Interesting. So I know Bloom is a multilanguage model to begin with, but I used 9000 blogs that were written in English to fine tune it. That’s why I’m wondering if I did something wrong in the fine tuning.
I tested text generation with “bigscience/bloom-1b7” and it returns English as I would expect. I think I setup all the things correctly:
checkpoint = “bigscience/bloom-1b7”
tokenizer = AutoTokenizer.from_pretrained(checkpoint)
data_collator = DataCollatorForLanguageModeling(tokenizer, mlm=False, return_tensors=“pt”)
context_length = 256
config = AutoConfig.from_pretrained(checkpoint, vocab_size=len(tokenizer), n_ctx=context_length, bos_token_id=tokenizer.bos_token_id, eos_token_id=tokenizer.eos_token_id,)

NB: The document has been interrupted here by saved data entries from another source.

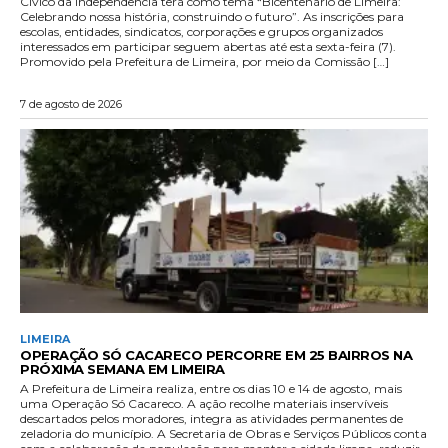
Cívico da Independência terá como tema “Bicentenário de Limeira:
Celebrando nossa história, construindo o futuro”. As inscrições para
escolas, entidades, sindicatos, corporações e grupos organizados
interessados em participar seguem abertas até esta sexta-feira (7).
Promovido pela Prefeitura de Limeira, por meio da Comissão […]
7 de agosto de 2026
LIMEIRA
OPERAÇÃO SÓ CACARECO PERCORRE EM 25 BAIRROS NA
PRÓXIMA SEMANA EM LIMEIRA
A Prefeitura de Limeira realiza, entre os dias 10 e 14 de agosto, mais
uma Operação Só Cacareco. A ação recolhe materiais inservíveis
descartados pelos moradores, integra as atividades permanentes de
zeladoria do município. A Secretaria de Obras e Serviços Públicos conta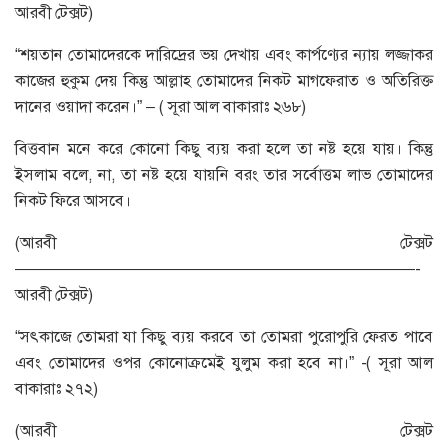
আরবী টেক্সট)
“শয়তান তোমাদেরকে দারিদ্রের ভয় দেখায় এবং কার্পণ্যের ন্যায় লজ্জাকর
কাজের হুকুম দেয় কিন্তু আল্লাহ তোমাদের নিকট মাগফেরাত ও অতিরিক্ত
দানের ওয়াদা করেন।” – ( সূরা আল বাকারাঃ ২৬৮)
বিত্তবান মনে করে কোনো কিছু ব্যয় করা হলে তা নষ্ট হয়ে যায়। কিন্তু
ইসলাম বলে, না, তা নষ্ট হয়ে যায়নি বরং তার সর্বোত্তম লাভ তোমাদের
নিকট ফিরে আসবে।
(আরবী টেক্সট
—————————————————————————-
আরবী টেক্সট)
“সৎকাজে তোমরা যা কিছু ব্যয় করবে তা তোমরা পুরোপুরি ফেরত পাবে
এবং তোমাদের ওপর কোনোক্রমেই যুলুম করা হবে না।” -( সূরা আল
বাকারাঃ ২৭২)
(আরবী টেক্সট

model = BloomForCausalLM(config)
I configured all the training:
ds_config_json = r’/deepspeed-config.json’
args = TrainingArguments(
output_dir=model_loc,
per_device_train_batch_size=32,
per_device_eval_batch_size=32,
evaluation_strategy=“steps”,
eval_steps=5_000,
logging_steps=5_000,
num_train_epochs=1,
weight_decay=0.1,
warmup_steps=1_000,
lr_scheduler_type=“cosine”,
learning_rate=5e-4,
save_steps=5_000,
fp16=True,
deepspeed = ds_config_json,
)
trainer = Trainer(model=model, tokenizer=tokenizer, args=args, data_collator=data_collator, train_dataset=tokenized_datasets[“train”], eval_dataset=tokenized_datasets[“test”],)
I ran trainer.train() and it returned:
“Training completed. Do not forget to share your model on Models - Hugging Face =)”
Could I have not saved it properly?
trainer.save_model(model_loc)